Stored data entries

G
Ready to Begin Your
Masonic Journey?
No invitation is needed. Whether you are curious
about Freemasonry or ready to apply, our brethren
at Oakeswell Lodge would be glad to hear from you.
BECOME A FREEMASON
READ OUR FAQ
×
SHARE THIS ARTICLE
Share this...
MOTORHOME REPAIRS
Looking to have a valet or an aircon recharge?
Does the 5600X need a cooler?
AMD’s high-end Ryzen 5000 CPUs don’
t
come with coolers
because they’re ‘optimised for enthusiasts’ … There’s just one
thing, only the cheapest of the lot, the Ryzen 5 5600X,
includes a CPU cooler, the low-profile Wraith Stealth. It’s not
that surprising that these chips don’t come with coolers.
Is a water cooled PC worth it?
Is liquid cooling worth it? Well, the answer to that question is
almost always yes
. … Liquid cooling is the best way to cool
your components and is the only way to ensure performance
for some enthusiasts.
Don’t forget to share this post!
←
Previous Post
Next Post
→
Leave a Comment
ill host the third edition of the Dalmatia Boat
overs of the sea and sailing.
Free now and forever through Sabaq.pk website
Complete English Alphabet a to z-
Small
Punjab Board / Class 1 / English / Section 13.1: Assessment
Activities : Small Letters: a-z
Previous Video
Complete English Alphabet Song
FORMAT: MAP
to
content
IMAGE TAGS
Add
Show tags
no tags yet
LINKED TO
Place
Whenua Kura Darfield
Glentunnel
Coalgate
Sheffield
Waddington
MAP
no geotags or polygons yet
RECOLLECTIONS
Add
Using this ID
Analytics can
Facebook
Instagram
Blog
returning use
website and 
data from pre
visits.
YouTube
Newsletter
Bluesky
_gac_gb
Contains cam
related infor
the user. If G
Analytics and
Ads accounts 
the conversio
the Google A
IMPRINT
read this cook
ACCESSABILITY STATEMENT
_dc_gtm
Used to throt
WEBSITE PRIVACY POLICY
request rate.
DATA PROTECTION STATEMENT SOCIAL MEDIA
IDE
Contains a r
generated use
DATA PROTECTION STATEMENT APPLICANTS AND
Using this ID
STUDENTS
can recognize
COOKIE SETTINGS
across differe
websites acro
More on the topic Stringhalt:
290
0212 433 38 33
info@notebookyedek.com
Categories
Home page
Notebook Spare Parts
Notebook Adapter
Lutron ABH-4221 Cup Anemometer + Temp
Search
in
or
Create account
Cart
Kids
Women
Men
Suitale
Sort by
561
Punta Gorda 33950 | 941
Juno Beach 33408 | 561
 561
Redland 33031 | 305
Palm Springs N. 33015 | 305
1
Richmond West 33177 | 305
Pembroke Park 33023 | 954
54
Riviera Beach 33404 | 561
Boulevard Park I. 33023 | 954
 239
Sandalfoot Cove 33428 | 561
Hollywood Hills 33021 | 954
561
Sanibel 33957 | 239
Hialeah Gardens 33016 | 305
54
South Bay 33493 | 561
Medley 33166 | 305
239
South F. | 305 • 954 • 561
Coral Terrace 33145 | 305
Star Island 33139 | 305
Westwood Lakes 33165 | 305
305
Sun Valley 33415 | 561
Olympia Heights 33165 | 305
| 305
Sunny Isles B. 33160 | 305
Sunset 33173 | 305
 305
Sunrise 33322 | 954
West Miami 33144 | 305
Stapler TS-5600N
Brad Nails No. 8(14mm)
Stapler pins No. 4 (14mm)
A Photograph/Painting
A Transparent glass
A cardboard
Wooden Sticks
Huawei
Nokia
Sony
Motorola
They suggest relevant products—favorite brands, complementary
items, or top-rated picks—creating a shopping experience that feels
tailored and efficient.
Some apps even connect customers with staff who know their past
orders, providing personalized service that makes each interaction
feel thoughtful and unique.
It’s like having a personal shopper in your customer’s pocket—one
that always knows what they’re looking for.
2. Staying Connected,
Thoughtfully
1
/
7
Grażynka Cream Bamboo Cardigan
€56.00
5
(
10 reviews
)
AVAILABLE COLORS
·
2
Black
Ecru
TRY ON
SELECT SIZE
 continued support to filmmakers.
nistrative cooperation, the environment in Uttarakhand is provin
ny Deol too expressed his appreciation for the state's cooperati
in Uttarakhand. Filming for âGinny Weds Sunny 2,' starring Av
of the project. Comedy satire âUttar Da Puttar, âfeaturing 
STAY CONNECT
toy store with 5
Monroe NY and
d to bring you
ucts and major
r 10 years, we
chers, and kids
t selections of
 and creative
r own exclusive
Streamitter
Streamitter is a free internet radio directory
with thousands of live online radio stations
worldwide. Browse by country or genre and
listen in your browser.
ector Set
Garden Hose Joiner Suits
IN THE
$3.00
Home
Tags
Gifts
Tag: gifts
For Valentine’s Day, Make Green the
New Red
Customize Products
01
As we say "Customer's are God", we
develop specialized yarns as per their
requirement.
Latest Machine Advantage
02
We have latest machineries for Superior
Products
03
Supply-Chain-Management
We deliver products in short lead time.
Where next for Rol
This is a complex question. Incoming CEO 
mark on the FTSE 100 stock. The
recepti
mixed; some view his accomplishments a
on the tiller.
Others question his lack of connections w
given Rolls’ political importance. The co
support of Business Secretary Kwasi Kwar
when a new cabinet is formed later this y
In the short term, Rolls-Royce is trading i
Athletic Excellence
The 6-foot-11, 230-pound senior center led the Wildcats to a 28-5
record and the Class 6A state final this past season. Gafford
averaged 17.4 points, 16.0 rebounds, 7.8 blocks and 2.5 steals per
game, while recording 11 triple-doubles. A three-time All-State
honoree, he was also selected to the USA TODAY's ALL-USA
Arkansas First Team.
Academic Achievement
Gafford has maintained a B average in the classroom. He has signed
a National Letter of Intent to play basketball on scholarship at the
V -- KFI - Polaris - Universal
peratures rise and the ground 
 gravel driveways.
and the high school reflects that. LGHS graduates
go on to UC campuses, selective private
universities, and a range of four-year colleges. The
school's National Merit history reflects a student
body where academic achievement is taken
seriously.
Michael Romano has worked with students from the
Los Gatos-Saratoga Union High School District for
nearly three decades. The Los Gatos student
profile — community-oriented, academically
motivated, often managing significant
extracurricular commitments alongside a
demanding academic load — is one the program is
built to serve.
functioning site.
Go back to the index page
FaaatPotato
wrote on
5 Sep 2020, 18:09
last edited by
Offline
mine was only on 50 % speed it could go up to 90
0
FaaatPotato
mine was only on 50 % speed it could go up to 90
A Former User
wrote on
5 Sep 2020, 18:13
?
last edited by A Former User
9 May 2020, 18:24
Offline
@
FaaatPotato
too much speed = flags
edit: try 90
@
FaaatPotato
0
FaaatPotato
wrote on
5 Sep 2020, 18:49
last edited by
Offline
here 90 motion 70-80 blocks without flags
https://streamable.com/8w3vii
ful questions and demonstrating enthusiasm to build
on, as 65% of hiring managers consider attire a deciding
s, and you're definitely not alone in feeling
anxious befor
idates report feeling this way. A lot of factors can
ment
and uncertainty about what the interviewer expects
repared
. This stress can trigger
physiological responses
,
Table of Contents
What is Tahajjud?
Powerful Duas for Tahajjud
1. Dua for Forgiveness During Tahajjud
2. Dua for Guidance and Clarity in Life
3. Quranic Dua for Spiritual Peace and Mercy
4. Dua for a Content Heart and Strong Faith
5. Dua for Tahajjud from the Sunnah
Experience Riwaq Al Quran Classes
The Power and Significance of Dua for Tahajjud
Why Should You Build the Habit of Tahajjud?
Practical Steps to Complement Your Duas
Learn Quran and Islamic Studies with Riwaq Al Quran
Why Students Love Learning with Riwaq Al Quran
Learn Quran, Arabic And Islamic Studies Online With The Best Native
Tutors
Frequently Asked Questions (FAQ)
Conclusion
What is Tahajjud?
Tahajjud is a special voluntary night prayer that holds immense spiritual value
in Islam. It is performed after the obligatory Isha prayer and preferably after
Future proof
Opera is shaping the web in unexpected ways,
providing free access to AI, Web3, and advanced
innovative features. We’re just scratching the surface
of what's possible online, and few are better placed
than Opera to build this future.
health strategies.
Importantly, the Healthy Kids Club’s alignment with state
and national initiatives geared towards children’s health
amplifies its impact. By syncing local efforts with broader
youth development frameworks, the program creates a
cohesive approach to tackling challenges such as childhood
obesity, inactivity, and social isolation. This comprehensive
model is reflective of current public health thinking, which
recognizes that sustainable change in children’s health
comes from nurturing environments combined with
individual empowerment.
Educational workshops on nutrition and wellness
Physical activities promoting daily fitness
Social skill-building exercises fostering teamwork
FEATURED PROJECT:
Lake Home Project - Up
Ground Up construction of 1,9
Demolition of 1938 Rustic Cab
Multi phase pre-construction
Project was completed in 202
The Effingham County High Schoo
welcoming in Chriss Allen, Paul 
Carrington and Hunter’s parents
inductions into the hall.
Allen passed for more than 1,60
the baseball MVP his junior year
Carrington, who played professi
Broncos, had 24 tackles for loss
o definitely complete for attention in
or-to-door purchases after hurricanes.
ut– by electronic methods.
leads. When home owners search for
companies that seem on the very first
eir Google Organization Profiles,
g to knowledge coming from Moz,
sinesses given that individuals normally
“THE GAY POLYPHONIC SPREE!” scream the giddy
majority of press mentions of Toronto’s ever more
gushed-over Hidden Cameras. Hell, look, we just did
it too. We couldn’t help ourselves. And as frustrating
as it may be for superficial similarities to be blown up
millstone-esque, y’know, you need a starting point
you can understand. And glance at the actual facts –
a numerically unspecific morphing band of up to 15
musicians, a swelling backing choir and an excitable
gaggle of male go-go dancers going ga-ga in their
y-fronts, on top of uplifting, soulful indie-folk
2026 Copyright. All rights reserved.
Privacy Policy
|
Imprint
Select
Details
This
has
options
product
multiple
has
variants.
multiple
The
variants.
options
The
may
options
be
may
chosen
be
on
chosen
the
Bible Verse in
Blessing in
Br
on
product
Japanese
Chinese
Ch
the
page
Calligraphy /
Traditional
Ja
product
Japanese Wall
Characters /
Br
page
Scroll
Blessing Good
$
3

— Required action —
Above are the entries. Quote exactly the lines from the one bearing "Why Should You Build the Habit of Tahajjud?" through the one bearing "Physical activities promoting daily fitness".

— Exercise solution —
Why Should You Build the Habit of Tahajjud?
Practical Steps to Complement Your Duas
Learn Quran and Islamic Studies with Riwaq Al Quran
Why Students Love Learning with Riwaq Al Quran
Learn Quran, Arabic And Islamic Studies Online With The Best Native
Tutors
Frequently Asked Questions (FAQ)
Conclusion
What is Tahajjud?
Tahajjud is a special voluntary night prayer that holds immense spiritual value
in Islam. It is performed after the obligatory Isha prayer and preferably after
Future proof
Opera is shaping the web in unexpected ways,
providing free access to AI, Web3, and advanced
innovative features. We’re just scratching the surface
of what's possible online, and few are better placed
than Opera to build this future.
health strategies.
Importantly, the Healthy Kids Club’s alignment with state
and national initiatives geared towards children’s health
amplifies its impact. By syncing local efforts with broader
youth development frameworks, the program creates a
cohesive approach to tackling challenges such as childhood
obesity, inactivity, and social isolation. This comprehensive
model is reflective of current public health thinking, which
recognizes that sustainable change in children’s health
comes from nurturing environments combined with
individual empowerment.
Educational workshops on nutrition and wellness
Physical activities promoting daily fitness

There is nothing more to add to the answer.